In fidelity we learn never to be consoled

*

No man, unless he be dead in living, can feel at anchor in this life.

*

How would the end justify the means? There is no end, only and forever the means, always more machinated.

 

However, these three poems could fit almost seamlessly into Of Being Numerous, George Oppen’s great poem of the same period. How is that possible? In what sense might these brief pieces conceivably capture the essence of Williams’ comment about beauty? If anything, the emotion of the first poem relies entirely on Char’s own obsessive commitment to fidelity in language, which is everywhere manifest in this volume.

It was Char, after all, who was Roland Barthes’ template of zero degree poetry in Writing Degree Zero, even if Barthes’ description sounds for all the world like early period Clark Coolidge. For Char does, like Zukofsky, like the best of Oppen, represent the turn toward language in the poem. Not in the aesthetic sense that one might think of, pointing to Baudelaire or Mallarmé or even Stein, but rather in the ethical one – where Char has a lot in common with Oppen, say, or with Ponge. Francis Ponge is the poet whom I’ve always thought of when I imagined a French equivalent for Objectivism. It is not simply his obsession with objects – “The Object is Poetics” the title of a key statement, intending very much both senses of that first noun – but the degree to which language & voice are intertwined in his thinking.

I don’t think of Ponge particularly when I think of Char, nor vice versa, but perhaps that’s a mistake on my part.

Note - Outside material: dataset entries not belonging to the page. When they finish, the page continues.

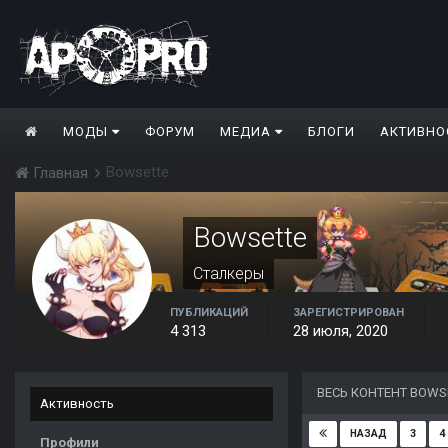
МОДЫ
ФОРУМ
МЕДИА
БЛОГИ
АКТИВНО
Bowsette
Главная
Bowsette
Сталкеры
ПУБЛИКАЦИЙ
ЗАРЕГИСТРИРОВАН
4 313
28 июля, 2020
ВЕСЬ КОНТЕНТ BOWS
Активность
3
4
НАЗАД
Профили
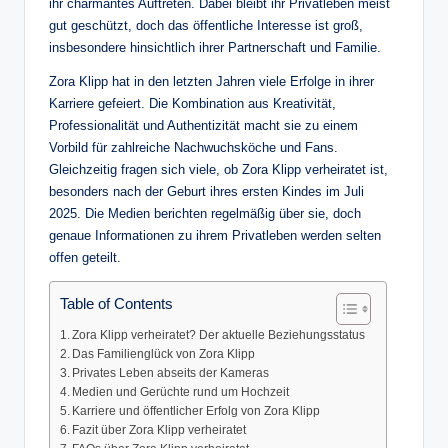
ihr charmantes Auftreten. Dabei bleibt ihr Privatleben meist
gut geschützt, doch das öffentliche Interesse ist groß,
insbesondere hinsichtlich ihrer Partnerschaft und Familie.
Zora Klipp hat in den letzten Jahren viele Erfolge in ihrer
Karriere gefeiert. Die Kombination aus Kreativität,
Professionalität und Authentizität macht sie zu einem
Vorbild für zahlreiche Nachwuchsköche und Fans.
Gleichzeitig fragen sich viele, ob Zora Klipp verheiratet ist,
besonders nach der Geburt ihres ersten Kindes im Juli
2025. Die Medien berichten regelmäßig über sie, doch
genaue Informationen zu ihrem Privatleben werden selten
offen geteilt.
Table of Contents
Zora Klipp verheiratet? Der aktuelle Beziehungsstatus
Das Familienglück von Zora Klipp
Privates Leben abseits der Kameras
Medien und Gerüchte rund um Hochzeit
Karriere und öffentlicher Erfolg von Zora Klipp
Fazit über Zora Klipp verheiratet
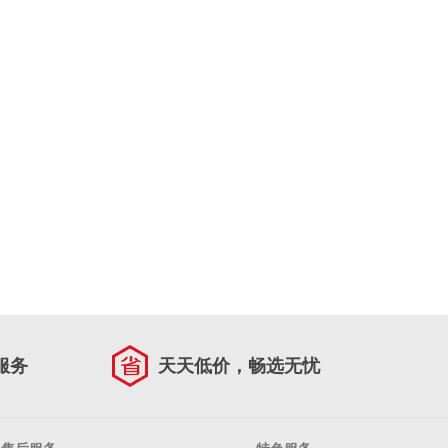
服务
天天低价，畅选无忧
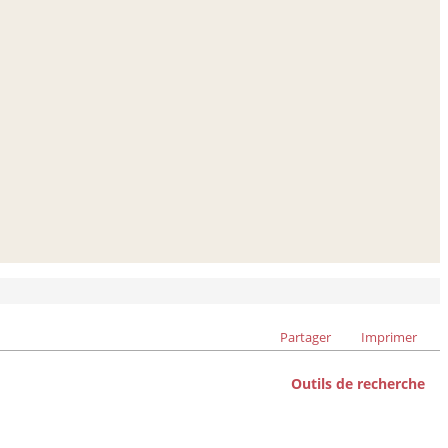
Partager
Imprimer
Outils de recherche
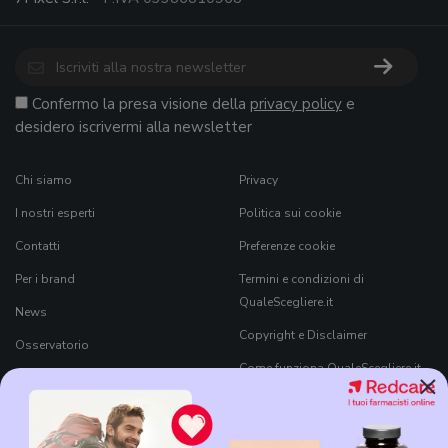
Confermo la presa visione della
privacy policy
e
desidero iscrivermi alla newsletter
Chi siamo
Privacy
I nostri esperti
Politica sui cookie
Contatti
Preferenze cookie
Per i brand
Termini e condizioni di
QualeScegliere.it
News
Copyright e Disclaimer
Osservatorio
Come funziona QualeScegliere.it
×
Ricerca Prodotti
Black Friday 2026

Both were born within the same time frame as the Objectivists (dating from Reznikoff in ’94 through Oppen in ’08) – Ponge in ’99, Char in ’07. Both French poets died in 1988, four years after Oppen, a decade after Zukofsky.

All of these poets had their lives & careers disrupted by the Second World War. Char & Ponge were both active in the French Resistance. Oppen saw combat. In the U.S., the anti-communism & anti-semitism that led to the disappearance of most of the Objectivists from print & literary society between 1940 & 1962 prevented them from having the kind of international discovery of one another that one sees much more commonly today. It was, in fact, Cid Corman whose Origin first put both groups of poets together. But I don’t think I ever got the genius of Corman’s editing on this until I read Sobin’s translations.

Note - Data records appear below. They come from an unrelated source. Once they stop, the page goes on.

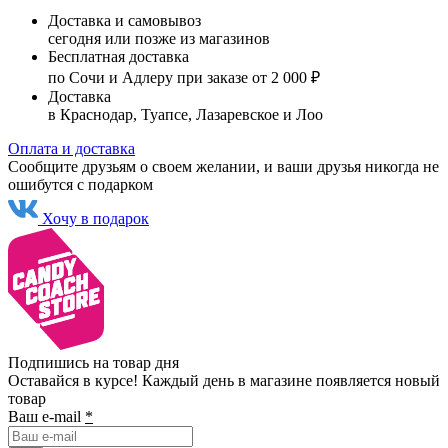
Доставка и самовывоз
сегодня или позже из магазинов
Бесплатная доставка
по Сочи и Адлеру при заказе от 2 000 ₽
Доставка
в Краснодар, Туапсе, Лазаревское и Лоо
Оплата и доставка
Сообщите друзьям о своем желании, и ваши друзья никогда не
ошибутся с подарком
Хочу в подарок
Подпишись на товар дня
Оставайся в курсе! Каждый день в магазине появляется новый
товар
Ваш e-mail
*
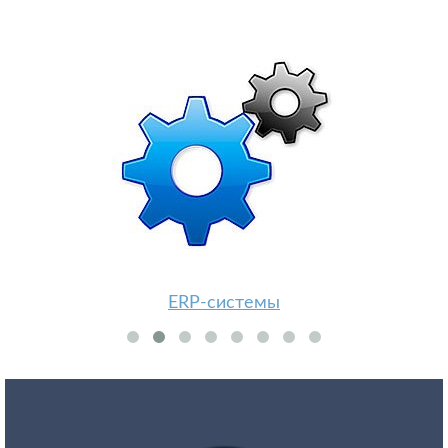
ERP-системы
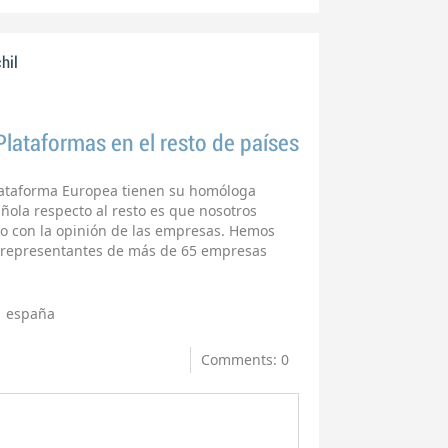
hil
 Plataformas en el resto de países
Plataforma Europea tienen su homóloga
añola respecto al resto es que nosotros
 con la opinión de las empresas. Hemos
 representantes de más de 65 empresas
españa
Comments: 0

As translations, they seem serviceable, but the appendix of variant translations – there are ten in all – tend to be more direct, more colloquial & more well constructed. Consider the opening lines of “Septentrion,” a word that is obsolete in English, refering to the North:

—Je me suis promenée au bord de la Folie.—

Aux questions de mon coeur,
S’il ne les posait point,
Ma compagne cédait,
Tant est inventive l’absence.

Here is the main translation from the body of the book:

—I walked along the edge of the Folie. —

To the unmentioned questions of my heart
My companion yielded,
So inventive is absence.

Here is the version from the appendix:

—I walked along the edge of the Folie. —

To the questions of my heart,
If none were forthcoming,
My companion yielded,
So inventive is absence.

I might have prefered “Which it failed to pose,” or even “Which I failed to pose” to “If none were forthcoming,” but there seems to me no way of avoiding the fact that Sobin’s earlier, rejected version is superior to the later “main” one. It better captures the cadence of Char’s logic that get irretrievably lost in inserting “unmentioned” into the first line of the second stanza. “Unmentioned” not only bloats the line, it’s a less exact rendering of Char’s original: unspoken would have been better.

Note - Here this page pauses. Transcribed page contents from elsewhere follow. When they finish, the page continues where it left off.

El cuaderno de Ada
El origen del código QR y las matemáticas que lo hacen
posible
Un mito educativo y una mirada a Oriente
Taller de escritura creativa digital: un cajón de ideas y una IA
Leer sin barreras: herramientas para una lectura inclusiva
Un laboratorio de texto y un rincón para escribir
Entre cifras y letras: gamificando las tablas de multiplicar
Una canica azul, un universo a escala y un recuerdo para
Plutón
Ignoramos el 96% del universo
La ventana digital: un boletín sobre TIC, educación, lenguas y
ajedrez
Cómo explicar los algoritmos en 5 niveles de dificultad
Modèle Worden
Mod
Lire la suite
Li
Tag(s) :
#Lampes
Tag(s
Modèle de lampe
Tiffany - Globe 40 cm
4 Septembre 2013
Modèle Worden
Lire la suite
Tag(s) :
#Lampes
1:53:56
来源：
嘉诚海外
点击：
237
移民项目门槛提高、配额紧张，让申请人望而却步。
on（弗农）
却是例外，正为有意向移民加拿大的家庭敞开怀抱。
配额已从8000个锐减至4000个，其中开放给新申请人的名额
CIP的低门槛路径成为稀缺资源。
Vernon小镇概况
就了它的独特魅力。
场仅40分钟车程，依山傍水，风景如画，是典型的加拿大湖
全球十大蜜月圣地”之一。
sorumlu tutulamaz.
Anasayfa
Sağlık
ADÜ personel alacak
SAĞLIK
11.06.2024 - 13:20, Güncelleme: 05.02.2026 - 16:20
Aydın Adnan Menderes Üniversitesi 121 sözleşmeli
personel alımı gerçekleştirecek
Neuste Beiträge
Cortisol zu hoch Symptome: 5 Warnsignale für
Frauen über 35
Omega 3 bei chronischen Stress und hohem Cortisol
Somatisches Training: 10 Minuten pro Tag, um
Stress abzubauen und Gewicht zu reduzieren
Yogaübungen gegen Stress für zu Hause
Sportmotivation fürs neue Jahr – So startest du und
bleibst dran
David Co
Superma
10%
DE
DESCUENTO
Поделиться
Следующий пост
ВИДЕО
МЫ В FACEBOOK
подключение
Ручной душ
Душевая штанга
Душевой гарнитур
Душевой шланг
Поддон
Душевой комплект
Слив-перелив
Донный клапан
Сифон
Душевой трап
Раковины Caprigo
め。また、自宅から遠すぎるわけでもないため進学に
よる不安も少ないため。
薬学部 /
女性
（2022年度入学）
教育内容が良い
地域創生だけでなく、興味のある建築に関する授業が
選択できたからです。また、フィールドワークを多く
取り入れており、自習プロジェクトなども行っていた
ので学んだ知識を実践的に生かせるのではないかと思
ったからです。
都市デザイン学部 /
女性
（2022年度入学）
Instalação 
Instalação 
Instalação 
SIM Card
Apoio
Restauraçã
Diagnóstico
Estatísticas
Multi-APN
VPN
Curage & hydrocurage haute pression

This isn’t particularly a criticism of the book, however. Sobin has complete translations of the two volumes, and that’s what’s rendered here in the main body of the text. But he also has these other variations, some of which are considerably better than their counterparts in the completed project. One could have, I suppose, combined the two & only published the best versions. But this seems the much fuller view, showing Sobin approaching these poems not once, but twice. One wonders what cut short the earlier attempt. Either way, this is a wonderful book. Just be sure you read the appendix – some of the very best work is there.